Tellers:—Tá: Deputies G. Boland and Allen; Níl: Deputies Duggan and P.S. Doyle.
Motion declared carried.

I move amendment 14:—

In sub-section (1) (b), line 58, to delete the words "seventy-five" and substitute therefor the word "sixty."

I wonder if, for a brief period, I might move the adjournment of the House so that the Leader of the Labour Party shall have an opportunity of discussing the principle of this amendment?

The Deputy would not be in order in moving the adjournment.

The principle of this amendment is, in effect, the same as that of the amendment with which we have just dealt. While I am prepared to take it that the House is deciding all these things on the lines on which it decided the previous amendment, I think the matter is so important—the granting of pensions, gratuities and allowances to persons who have been in arms against the State on a higher scale than they have been granted to soldiers who served the State—that we should hear from some member of an important Party like the Labour Party on it.

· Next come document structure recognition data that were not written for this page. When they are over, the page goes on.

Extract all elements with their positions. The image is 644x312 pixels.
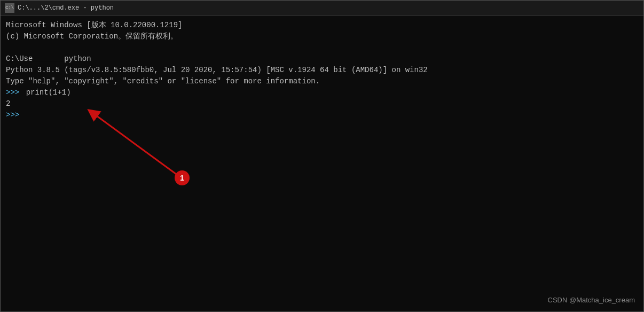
line-win-version: Microsoft Windows [版本 10.0.22000.1219] bbox=[6, 20, 638, 31]
empty-prompt-symbol: >>> bbox=[6, 110, 19, 121]
window-icon: C:\ bbox=[5, 3, 14, 13]
title-bar-text: C:\...\2\cmd.exe - python bbox=[18, 4, 639, 12]
prompt-command-line: >>> print(1+1) bbox=[6, 87, 638, 98]
line-blank1 bbox=[6, 42, 638, 53]
title-bar: C:\ C:\...\2\cmd.exe - python bbox=[1, 1, 643, 15]
terminal-window: C:\ C:\...\2\cmd.exe - python Microsoft … bbox=[0, 0, 644, 312]
empty-prompt-line: >>> bbox=[6, 110, 638, 121]
line-type-help: Type "help", "copyright", "credits" or "… bbox=[6, 76, 638, 87]
watermark: CSDN @Matcha_ice_cream bbox=[548, 295, 635, 306]
annotation-badge: 1 bbox=[175, 170, 190, 185]
line-user-path: C:\Use_______python bbox=[6, 53, 638, 65]
line-python-version: Python 3.8.5 (tags/v3.8.5:580fbb0, Jul 2… bbox=[6, 65, 638, 76]
command-text: print(1+1) bbox=[21, 87, 70, 98]
annotation-arrow bbox=[92, 113, 182, 178]
prompt-symbol: >>> bbox=[6, 87, 19, 98]
result-line: 2 bbox=[6, 98, 638, 110]
line-copyright: (c) Microsoft Corporation。保留所有权利。 bbox=[6, 31, 638, 42]
terminal-body[interactable]: Microsoft Windows [版本 10.0.22000.1219] (… bbox=[1, 15, 643, 311]
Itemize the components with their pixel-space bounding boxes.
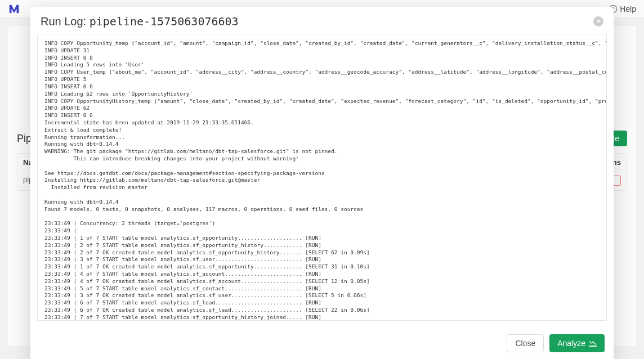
analyze-label: Analyze — [557, 339, 585, 348]
run-log-modal: Run Log: pipeline-1575063076603 ✕ INFO C… — [30, 7, 614, 354]
chart-icon — [589, 340, 597, 347]
log-output: INFO COPY Opportunity_temp ("account_id"… — [44, 40, 600, 321]
close-icon[interactable]: ✕ — [593, 16, 603, 26]
modal-title-id: pipeline-1575063076603 — [90, 15, 239, 28]
analyze-button[interactable]: Analyze — [549, 334, 605, 352]
modal-backdrop: Run Log: pipeline-1575063076603 ✕ INFO C… — [0, 0, 644, 354]
modal-footer: Close Analyze — [30, 327, 614, 354]
close-button[interactable]: Close — [507, 334, 544, 352]
modal-header: Run Log: pipeline-1575063076603 ✕ — [30, 7, 614, 34]
modal-title: Run Log: pipeline-1575063076603 — [41, 15, 239, 28]
modal-title-prefix: Run Log: — [41, 15, 90, 28]
modal-body[interactable]: INFO COPY Opportunity_temp ("account_id"… — [37, 34, 607, 321]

If the Deputy had anything more than lip sympathy for the private soldiers whom he sent to get killed or wounded, while he buried himself behind sandbags, he could have moved on the Committee Stage of this Bill to extend the pensions granted to other ranks. He did not do that.

Of course, that is not a fact.

It is a fact. The Bill is entitled "An Act to amend and extend the Army Pensions Acts, 1923 and 1927."

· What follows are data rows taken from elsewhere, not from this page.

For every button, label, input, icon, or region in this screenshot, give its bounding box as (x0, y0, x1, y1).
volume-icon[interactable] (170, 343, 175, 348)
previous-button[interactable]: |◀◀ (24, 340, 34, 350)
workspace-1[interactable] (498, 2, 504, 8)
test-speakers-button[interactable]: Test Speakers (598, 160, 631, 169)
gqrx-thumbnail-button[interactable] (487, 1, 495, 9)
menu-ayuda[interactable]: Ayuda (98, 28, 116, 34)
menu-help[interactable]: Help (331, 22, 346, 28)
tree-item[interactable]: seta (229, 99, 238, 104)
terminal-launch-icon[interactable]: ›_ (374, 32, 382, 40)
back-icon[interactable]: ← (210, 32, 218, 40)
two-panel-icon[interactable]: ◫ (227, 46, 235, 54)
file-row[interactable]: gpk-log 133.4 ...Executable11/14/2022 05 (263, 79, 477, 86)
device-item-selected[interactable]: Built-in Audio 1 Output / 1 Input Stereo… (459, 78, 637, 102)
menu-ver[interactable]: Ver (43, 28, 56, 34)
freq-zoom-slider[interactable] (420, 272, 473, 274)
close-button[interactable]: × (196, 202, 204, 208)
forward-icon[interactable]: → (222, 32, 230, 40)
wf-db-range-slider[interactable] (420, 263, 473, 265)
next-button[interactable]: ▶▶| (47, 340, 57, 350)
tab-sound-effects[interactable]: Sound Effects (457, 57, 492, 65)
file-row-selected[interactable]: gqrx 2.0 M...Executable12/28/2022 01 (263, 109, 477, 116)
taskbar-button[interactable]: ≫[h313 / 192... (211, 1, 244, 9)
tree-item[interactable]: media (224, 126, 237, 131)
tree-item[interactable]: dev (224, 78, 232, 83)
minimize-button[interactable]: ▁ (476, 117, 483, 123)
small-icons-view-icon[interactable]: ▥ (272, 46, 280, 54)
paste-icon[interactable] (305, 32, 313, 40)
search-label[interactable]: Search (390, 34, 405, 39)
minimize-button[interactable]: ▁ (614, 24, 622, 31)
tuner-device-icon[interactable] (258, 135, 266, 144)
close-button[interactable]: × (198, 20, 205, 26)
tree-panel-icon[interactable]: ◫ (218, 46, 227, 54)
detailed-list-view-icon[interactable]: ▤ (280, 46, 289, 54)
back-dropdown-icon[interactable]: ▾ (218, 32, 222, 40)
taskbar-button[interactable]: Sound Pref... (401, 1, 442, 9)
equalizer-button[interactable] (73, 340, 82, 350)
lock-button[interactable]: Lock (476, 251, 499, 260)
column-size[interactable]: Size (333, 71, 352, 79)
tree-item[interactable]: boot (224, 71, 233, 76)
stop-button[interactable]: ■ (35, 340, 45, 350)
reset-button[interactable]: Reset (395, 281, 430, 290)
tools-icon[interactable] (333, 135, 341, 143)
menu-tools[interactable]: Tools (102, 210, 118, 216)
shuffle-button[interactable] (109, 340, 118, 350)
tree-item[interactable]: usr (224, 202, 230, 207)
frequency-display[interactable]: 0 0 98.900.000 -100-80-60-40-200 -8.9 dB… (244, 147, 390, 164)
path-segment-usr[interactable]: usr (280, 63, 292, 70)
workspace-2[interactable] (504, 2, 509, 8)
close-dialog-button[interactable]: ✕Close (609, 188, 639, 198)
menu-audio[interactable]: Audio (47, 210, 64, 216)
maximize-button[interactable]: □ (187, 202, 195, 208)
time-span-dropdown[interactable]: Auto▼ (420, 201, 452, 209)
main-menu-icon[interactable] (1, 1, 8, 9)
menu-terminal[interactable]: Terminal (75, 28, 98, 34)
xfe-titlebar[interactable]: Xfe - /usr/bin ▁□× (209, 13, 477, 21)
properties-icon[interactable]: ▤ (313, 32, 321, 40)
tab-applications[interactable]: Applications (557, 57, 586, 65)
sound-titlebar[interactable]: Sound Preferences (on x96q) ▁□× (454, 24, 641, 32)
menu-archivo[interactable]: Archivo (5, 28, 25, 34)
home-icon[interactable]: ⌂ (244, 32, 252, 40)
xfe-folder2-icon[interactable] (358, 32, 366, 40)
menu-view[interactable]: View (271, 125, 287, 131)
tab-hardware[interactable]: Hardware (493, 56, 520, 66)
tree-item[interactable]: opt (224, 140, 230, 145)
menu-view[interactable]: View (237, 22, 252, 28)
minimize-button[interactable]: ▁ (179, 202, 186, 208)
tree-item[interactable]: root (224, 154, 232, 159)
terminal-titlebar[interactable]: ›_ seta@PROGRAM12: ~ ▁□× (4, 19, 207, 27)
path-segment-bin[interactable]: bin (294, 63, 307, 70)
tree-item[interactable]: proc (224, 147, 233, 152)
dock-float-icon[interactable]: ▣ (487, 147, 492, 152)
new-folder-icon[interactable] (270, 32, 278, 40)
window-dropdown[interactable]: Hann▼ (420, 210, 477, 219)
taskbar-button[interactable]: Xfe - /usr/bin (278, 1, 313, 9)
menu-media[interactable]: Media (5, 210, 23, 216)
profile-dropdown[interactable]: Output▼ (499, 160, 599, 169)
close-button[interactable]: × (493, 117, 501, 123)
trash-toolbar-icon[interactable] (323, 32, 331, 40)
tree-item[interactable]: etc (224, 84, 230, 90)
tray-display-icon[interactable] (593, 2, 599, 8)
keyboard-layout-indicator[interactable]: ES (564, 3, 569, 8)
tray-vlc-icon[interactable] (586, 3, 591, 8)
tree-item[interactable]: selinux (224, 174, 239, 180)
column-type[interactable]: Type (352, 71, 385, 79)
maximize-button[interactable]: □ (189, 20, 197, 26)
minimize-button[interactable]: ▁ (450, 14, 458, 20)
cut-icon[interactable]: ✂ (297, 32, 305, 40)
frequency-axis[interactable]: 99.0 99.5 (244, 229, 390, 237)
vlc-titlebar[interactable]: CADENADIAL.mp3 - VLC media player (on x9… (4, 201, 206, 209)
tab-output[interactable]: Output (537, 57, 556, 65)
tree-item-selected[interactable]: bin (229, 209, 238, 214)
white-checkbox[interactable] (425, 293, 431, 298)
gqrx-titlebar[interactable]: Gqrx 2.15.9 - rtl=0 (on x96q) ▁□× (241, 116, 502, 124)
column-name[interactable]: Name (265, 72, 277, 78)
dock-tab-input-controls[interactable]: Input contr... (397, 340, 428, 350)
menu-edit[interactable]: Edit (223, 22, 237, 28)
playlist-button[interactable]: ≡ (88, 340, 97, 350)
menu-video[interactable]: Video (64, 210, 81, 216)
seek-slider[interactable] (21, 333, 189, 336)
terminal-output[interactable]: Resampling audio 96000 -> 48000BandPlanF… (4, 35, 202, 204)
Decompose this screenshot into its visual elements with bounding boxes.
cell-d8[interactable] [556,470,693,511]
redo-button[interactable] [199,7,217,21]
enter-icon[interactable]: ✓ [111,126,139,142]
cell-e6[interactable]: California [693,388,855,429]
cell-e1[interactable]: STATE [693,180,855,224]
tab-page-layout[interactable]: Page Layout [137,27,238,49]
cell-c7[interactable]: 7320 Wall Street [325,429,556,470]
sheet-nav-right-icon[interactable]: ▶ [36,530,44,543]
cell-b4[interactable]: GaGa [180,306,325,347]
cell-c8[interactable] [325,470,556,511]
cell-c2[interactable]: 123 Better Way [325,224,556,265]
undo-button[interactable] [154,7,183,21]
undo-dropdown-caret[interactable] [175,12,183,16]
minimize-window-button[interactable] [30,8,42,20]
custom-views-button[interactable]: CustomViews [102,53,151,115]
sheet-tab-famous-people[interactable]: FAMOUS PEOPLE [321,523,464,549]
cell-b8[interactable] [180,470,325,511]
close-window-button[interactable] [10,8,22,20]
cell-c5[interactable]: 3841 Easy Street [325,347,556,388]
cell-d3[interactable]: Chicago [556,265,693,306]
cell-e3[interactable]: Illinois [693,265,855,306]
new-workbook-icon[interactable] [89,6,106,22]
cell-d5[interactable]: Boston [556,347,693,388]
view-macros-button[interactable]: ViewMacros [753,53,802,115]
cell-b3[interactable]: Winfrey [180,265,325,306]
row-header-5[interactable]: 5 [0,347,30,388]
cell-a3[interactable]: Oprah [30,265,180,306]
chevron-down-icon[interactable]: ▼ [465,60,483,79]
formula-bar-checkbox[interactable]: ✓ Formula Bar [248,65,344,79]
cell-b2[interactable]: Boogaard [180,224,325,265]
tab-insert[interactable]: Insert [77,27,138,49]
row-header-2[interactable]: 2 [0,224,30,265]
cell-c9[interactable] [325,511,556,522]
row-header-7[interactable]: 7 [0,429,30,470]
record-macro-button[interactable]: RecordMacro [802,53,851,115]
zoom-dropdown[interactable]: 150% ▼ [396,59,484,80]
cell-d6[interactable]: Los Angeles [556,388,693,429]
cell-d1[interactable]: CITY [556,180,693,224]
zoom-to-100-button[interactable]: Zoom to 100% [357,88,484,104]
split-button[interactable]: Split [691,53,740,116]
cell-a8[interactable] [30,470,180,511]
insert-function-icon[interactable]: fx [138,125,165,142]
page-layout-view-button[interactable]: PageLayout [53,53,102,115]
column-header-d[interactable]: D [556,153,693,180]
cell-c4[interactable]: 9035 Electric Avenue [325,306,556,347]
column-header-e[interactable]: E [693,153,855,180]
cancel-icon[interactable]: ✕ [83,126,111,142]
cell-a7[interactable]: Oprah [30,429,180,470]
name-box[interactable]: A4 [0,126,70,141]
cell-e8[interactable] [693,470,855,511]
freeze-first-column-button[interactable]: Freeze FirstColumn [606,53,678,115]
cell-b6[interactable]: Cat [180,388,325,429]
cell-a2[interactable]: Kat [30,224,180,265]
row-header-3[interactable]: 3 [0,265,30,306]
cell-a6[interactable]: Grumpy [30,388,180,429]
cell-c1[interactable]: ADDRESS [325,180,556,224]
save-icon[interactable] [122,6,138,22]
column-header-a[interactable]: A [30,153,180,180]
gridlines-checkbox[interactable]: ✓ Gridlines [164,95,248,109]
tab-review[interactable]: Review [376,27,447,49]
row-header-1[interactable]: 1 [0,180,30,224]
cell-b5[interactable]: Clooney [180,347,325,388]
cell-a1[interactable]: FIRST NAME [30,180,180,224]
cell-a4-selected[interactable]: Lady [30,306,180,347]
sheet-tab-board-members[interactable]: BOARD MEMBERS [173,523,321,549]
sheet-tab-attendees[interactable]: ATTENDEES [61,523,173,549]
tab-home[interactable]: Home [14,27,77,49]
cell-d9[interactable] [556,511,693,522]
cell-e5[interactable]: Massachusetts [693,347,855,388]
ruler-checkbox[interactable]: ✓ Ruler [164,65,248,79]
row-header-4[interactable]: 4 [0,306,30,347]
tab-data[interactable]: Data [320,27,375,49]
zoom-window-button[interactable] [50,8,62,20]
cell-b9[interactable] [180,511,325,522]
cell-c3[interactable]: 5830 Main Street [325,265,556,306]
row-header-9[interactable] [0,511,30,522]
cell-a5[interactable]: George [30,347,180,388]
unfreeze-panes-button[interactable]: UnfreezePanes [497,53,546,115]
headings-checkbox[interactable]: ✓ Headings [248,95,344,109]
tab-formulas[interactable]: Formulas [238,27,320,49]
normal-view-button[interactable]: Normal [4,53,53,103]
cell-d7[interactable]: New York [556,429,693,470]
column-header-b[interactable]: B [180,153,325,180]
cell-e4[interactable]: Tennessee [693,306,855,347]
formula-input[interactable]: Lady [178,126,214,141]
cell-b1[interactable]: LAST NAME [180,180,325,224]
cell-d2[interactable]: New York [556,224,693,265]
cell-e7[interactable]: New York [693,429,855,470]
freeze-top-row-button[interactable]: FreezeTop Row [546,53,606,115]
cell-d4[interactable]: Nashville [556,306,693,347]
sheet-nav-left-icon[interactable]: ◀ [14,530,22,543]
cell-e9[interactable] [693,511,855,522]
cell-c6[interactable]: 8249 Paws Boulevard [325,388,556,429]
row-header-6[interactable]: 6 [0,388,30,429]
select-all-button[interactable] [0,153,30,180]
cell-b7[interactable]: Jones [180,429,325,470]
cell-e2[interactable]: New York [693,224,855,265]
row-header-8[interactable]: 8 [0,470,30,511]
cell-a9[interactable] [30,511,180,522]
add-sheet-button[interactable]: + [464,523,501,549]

What the Minister states is not a fact. You, a Chinn Comhairle, would not accept an amendment from me on those lines.

The Deputy did not try. The Deputy is the "softy" of the Cumann na nGaedheal Party. He is always given the dirty work.

I submit that you, sir, would not have accepted an amendment from me on those lines.

The Deputy is always given the dirty work to do. I did not expect much from him, but I certainly thought he would have the decency to leave, at least, the widows alone.

We are not talking about widows here.

The Deputy did not, of course, draft his own amendments. They were drafted for him. He was given the dirty work to do.

There is nothing about widows in this amendment.

Somebody who had less to do with the killing of the husbands of the women who will benefit under this provision, with the killing of the sons of the mothers who will benefit under it, with the killing of the fathers of the children who will benefit under it—somebody else than the Deputy should have been made do this dirty work. We want simply in these sections to treat widows and orphans as fairly as the State can afford.

There is nothing about widows or orphans in the amendment.

I do not hold up this Pensions Bill as the last word in what the State should do for the dependents of those who were killed on either side in the Civil War or the Black-and-Tan War, but it is the most the State can afford at the present time. I think that the Deputy would have been well advised to have left this alone, and that he should hesitate to seek the advice of the gentleman who drafted these amendments for him.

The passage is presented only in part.